**To do**
Take the entries below and print, exactly, the stretch from the line containing "Pavel Krasensky/Shutterstock.com" through the line containing "and made more vulnerable to disease.", both included.

Extracted page text data:
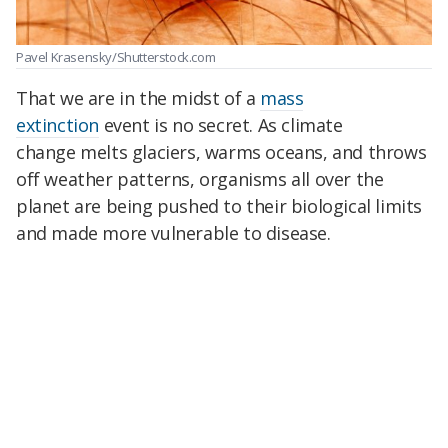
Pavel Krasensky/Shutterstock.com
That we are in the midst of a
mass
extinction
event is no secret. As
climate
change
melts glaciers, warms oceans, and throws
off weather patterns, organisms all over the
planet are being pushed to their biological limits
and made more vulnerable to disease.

---

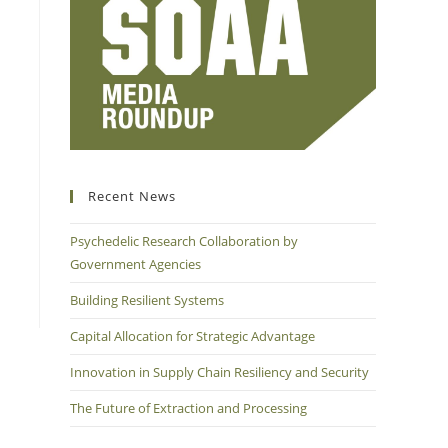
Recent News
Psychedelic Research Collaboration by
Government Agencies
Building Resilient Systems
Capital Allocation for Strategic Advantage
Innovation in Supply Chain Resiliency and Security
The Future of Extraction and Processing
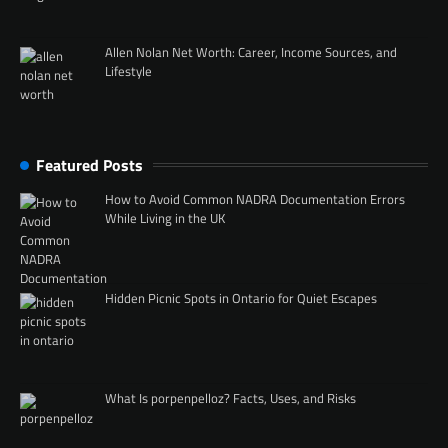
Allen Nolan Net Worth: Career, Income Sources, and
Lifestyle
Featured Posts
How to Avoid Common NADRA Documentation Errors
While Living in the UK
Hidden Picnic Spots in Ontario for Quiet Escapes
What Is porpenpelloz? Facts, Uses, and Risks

**Result**
Pavel Krasensky/Shutterstock.com
That we are in the midst of a
mass
extinction
event is no secret. As
climate
change
melts glaciers, warms oceans, and throws
off weather patterns, organisms all over the
planet are being pushed to their biological limits
and made more vulnerable to disease.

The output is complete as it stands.